The FDA granted 510(k) clearance for an automated insulin delivery system that can measure the volume and flow of insulin within every micro-dose, according to an industry press release.
The twiist automated insulin delivery system (Sequel Med Tech) was cleared for people aged 6 years and older with type 1 diabetes. Benefiting from the medical device interoperability standards adopted in 2017, the system uses Tidepool Loop technology to automatically adjust insulin delivery based on continuous glucose monitoring readings and predicted glucose levels. Twiist, which was developed by DEKA Research & Development Corp., was designed to offer greater flexibility for users to address individual dosing needs through the direct measurement of insulin volume and flow, according to the release.

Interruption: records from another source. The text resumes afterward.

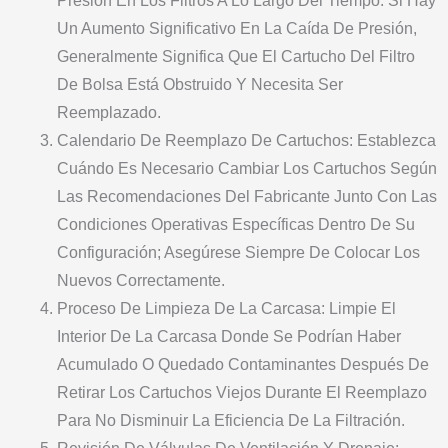
Presión En Los Filtros A Lo Largo Del Tiempo. Si Hay
Un Aumento Significativo En La Caída De Presión,
Generalmente Significa Que El Cartucho Del Filtro
De Bolsa Está Obstruido Y Necesita Ser
Reemplazado.
Calendario De Reemplazo De Cartuchos: Establezca
Cuándo Es Necesario Cambiar Los Cartuchos Según
Las Recomendaciones Del Fabricante Junto Con Las
Condiciones Operativas Específicas Dentro De Su
Configuración; Asegúrese Siempre De Colocar Los
Nuevos Correctamente.
Proceso De Limpieza De La Carcasa: Limpie El
Interior De La Carcasa Donde Se Podrían Haber
Acumulado O Quedado Contaminantes Después De
Retirar Los Cartuchos Viejos Durante El Reemplazo
Para No Disminuir La Eficiencia De La Filtración.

“The clearance of the twiist automated insulin delivery system is a pivotal first step in Sequel’s quest to make day-to-day life easier for people with type 1 diabetes,” Alan Lotvin, MD, CEO and co-founder of Sequel Med Tech, said in the release. “The twiist system combines drug delivery technology that directly and precisely measures each dose of insulin, providing the opportunity for better control and flexibility. Sequel is working to simplify living with diabetes by introducing product and process innovation while expanding access for all. It’s why we expect to distribute twiist through the pharmacy channel so more people with type 1 diabetes have a convenient, affordable way to get started on an automated insulin delivery system.”
Lotvin said the company will release more details about initiatives designed to expand access to the system as the launch date for the device approaches.